All 13 Councillors in the Porto City Council 7 seats needed for a majority
- Opinion polls
- Turnout: 58.5% ▲10.2 pp
|  | First party | Second party | Third party |
| Leader | Rui Rio | Francisco Assis | Rui Sá |
| Party | PSD | PS | PCP |
| Alliance | For Porto, Once Again |  | CDU |
| Last election | 6 seats, 42.8% | 6 seats, 38.5% | 1 seat, 10.5% |
| Seats won | 7 | 5 | 1 |
| Seat change | +1 | −1 | Steady |
| Popular vote | 63,443 | 49,653 | 12,311 |
| Percentage | 46.2% | 36.1% | 9.0% |
| Swing | +3.4 pp | −2.4 pp | −1.5 pp |
| Mayor before election Rui Rio PSD | Elected mayor Rui Rio PSD |

= 2005 Porto local election =

Portuguese municipal election

The 2005 Porto local election was held on 9 October 2005 to elect the members of the Porto City Council.

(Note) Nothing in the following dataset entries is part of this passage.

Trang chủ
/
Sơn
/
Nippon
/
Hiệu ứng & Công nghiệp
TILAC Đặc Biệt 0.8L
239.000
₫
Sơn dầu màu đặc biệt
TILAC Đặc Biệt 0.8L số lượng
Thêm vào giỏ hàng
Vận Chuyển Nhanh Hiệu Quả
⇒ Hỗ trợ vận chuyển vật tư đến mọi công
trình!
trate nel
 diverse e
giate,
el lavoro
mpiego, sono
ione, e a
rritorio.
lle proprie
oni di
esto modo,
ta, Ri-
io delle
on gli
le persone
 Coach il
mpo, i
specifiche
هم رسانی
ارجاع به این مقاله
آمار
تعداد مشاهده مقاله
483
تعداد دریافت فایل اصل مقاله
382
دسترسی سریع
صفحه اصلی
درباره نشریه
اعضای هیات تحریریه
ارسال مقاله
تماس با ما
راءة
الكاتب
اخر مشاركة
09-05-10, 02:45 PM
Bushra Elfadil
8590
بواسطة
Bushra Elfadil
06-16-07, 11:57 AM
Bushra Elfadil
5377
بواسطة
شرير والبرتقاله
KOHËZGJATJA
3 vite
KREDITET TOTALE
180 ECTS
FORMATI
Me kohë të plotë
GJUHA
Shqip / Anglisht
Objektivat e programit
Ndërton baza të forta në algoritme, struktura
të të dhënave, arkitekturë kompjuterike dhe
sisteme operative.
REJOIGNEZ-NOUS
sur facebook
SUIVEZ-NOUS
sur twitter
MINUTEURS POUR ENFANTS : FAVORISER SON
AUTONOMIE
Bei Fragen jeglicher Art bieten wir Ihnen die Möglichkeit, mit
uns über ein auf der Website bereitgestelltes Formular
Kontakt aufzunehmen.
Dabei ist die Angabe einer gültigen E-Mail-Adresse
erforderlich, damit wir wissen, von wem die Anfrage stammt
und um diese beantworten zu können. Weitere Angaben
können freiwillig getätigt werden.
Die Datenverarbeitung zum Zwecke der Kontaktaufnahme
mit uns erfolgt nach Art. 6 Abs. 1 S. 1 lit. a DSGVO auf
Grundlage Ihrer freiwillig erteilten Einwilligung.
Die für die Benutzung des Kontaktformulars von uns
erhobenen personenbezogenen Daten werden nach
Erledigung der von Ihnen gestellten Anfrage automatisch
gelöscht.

Incumbent Mayor Rui Rio, from the PSD/CDS coalition, won a second term as Mayor of Porto, achieving 46.2% of the votes and 7 seats and defeating Socialist candidate Francisco Assis, who won 36.1% of the votes and 5 seats.

== Background ==
In the 2001 election, Rui Rio, candidate for the PSD/CDS coalition, unexpectedly won and became mayor of Porto, winning 42.8% of the votes and 6 seats. He defeated the incumbent mayor Fernando Gomes from the Socialist Party, who won 6 seats and about 38.5% of the votes. The Unitary Democratic Coalition got 1 seat and 10.5% of the votes.

Rui Rio decided to govern with the CDU, in a coalition that was called the "Vodka Laranja" or Orange Vodka. Rio's first term was marked by several controversies, from accusing the previous PS local government of concealing financial liabilities, to his clash with the city's most popular football club, FC Porto, regarding the construction of the club's new stadium.

== Electoral system ==
Each party or coalition must present a list of candidates. The lists are closed and the seats in each municipality are apportioned according to the D'Hondt method. Unlike in national legislative elections, independent lists are allowed to run.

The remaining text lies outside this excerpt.